Hybrid Cars Green Transportation Now

The Lexus HybridGlobal warming and the high price of crude oil has made the hybrid car an ecological innovation which is gaining immensely in popularity. For those who are not yet familiar with this new concept, a hybrid vehicle is a car or other type of vehicle in which two types of power, combustion and electricity, are used to provide more fuel economy as well as less exhaust emissions. A hybrid vehicle, or parallel engine hybrid to be exact, uses both a gasoline powered engine and an electric one to provide power. The two engines are usually mounted at opposite ends of the vehicle, with the gasoline powered one in front, and the electric one in the rear. Specially designed batteries are mounted in the floor of the vehicle, and they provide power to the electric engine to power the vehicle in more congested driving situations such as heavy highway traffic or city driving. By utilizing a concept of kinetic energy and special generators, the batteries for the electric engine are constantly being charged while the vehicle is in motion.

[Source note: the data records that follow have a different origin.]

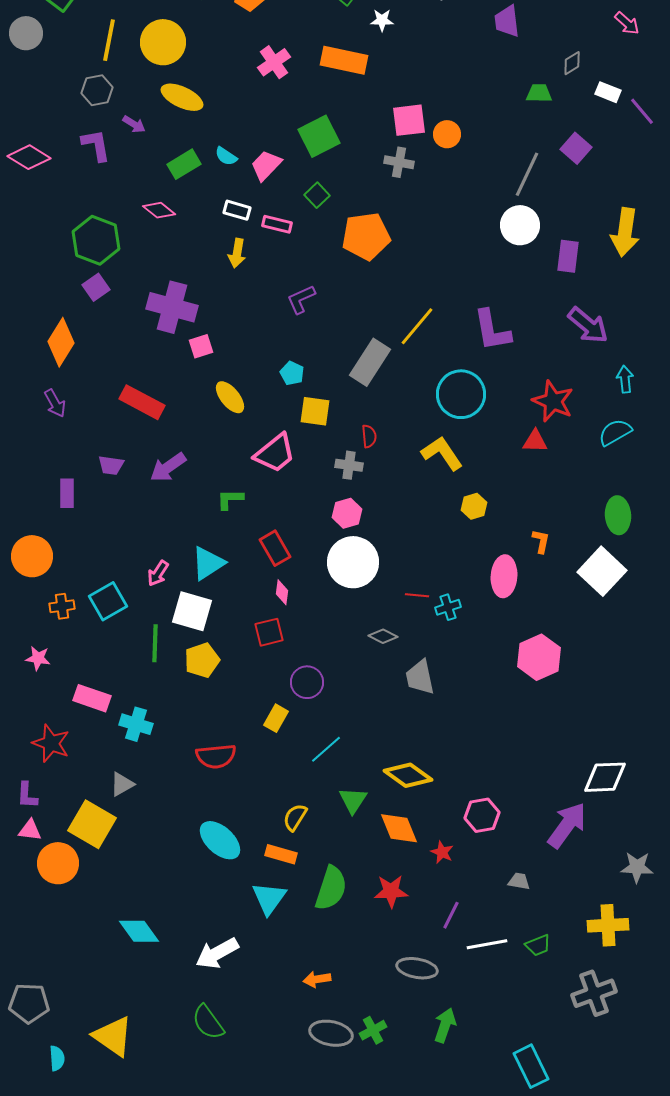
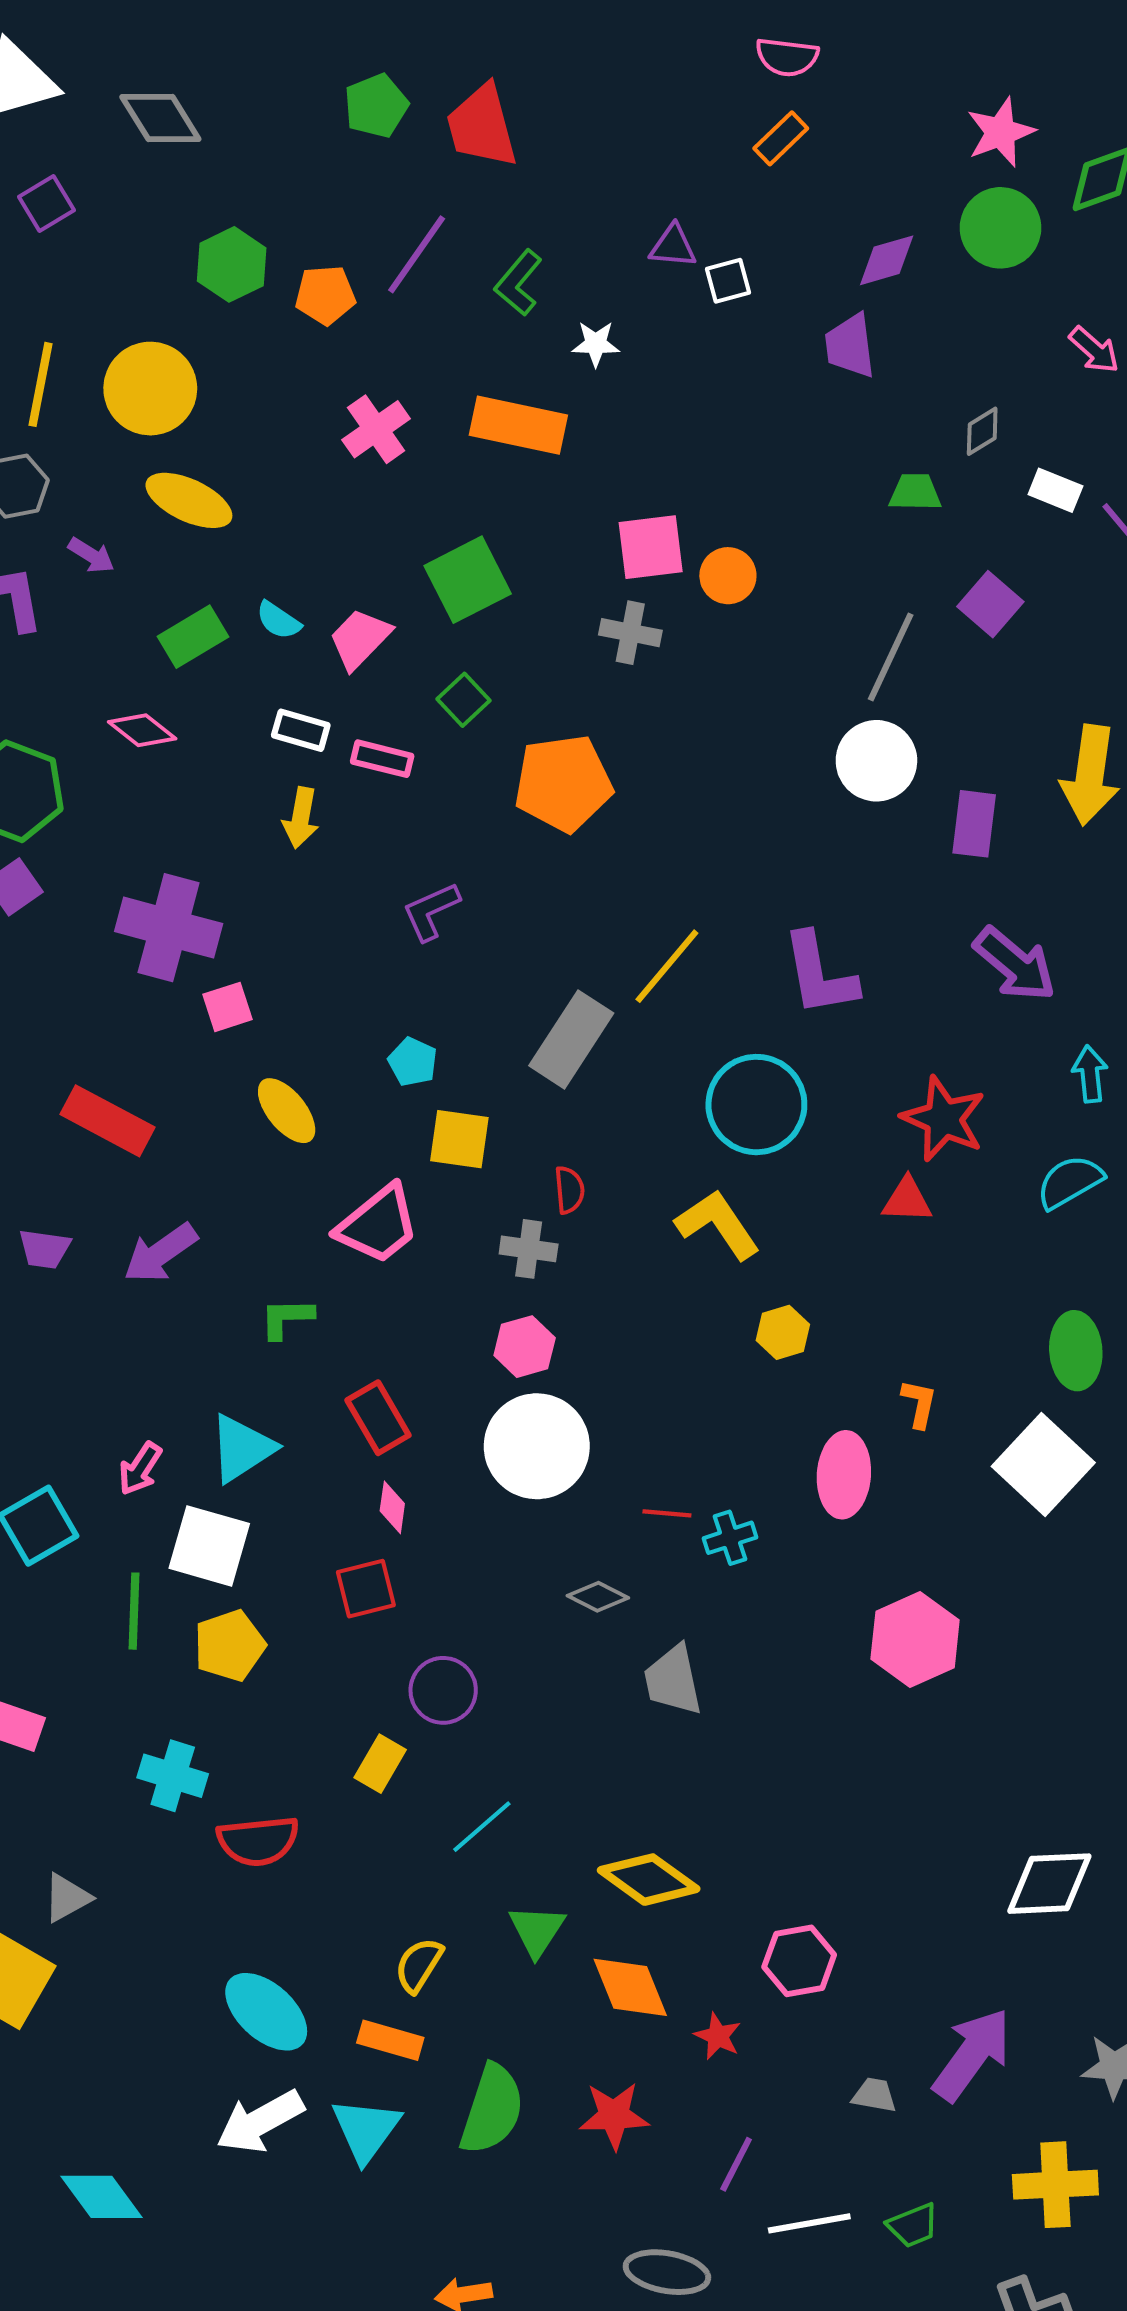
cyan cross: (136, 724) -> (173, 1776), moved
purple arrow: (567, 825) -> (972, 2054), moved
white arrow: (217, 953) -> (260, 2122), moved

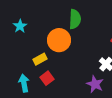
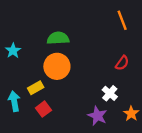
green semicircle: (75, 19) -> (58, 38), moved, turned -96
cyan arrow: (24, 83) -> (14, 101), moved

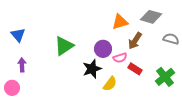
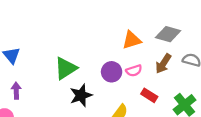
brown arrow: (135, 41) -> (163, 64), moved
pink semicircle: (120, 58) -> (134, 71), moved
black star: (92, 69) -> (81, 95), moved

Some hybrid cars, such as the Toyota Prius and Lexus GS 450h, have specially designed transmissions to help conserve fuel when the gasoline engine is being used and to assist either the gasoline or electric engine with the power they need to travel at sufficient speeds on interstate highways and other motorways.

When the electric engine is being utilized to power the vehicle, not only is it more silent, but virtually no exhaust emissions are being emitted into the atmosphere, which is a great benefit against the “greenhouse effect”, largely responsible for global warming.

A hybrid car can achieve a fuel mileage capability of around 55 miles to the gallon as compared with even the most fuel efficient gasoline or diesel powered cars which average around 30-35 miles per gallon. The purpose of a hybrid drive system is two-fold: to improve fuel economy and to reduce polluting exhaust emissions of both carbon dioxide (Co2), which is the greatest contributor to global warming, and carbon monoxide which pollutes the air and harms people by reducing the blood’s ability to transport oxygen throughout the body. In addition to federal regulations to reduce the polluting contents of refined fuels, certain states like California have initiated very strict laws relating to exhaust emissions by restricting the amount of pollutants such as carbon monoxide from vehicles. For this reason alone, hybrid vehicles are becoming very popular in California and other states with heavy traffic congestion.

While not a perfect situation (electric or hydrogen powered cars have yet to be perfected for long range driving of at least 300 miles or 480 km) the hybrid car makes sense when gasoline sells for a average of $3.00 per gallon in America and even more in European countries. A good case in point is when New York City Mayor Bloomberg ordered several hundred hybrid SUV’s for use as taxi cabs in his city. So from a “green” or environment standpoint, the idea of the hybrid vehicle is definitely one whose time has come.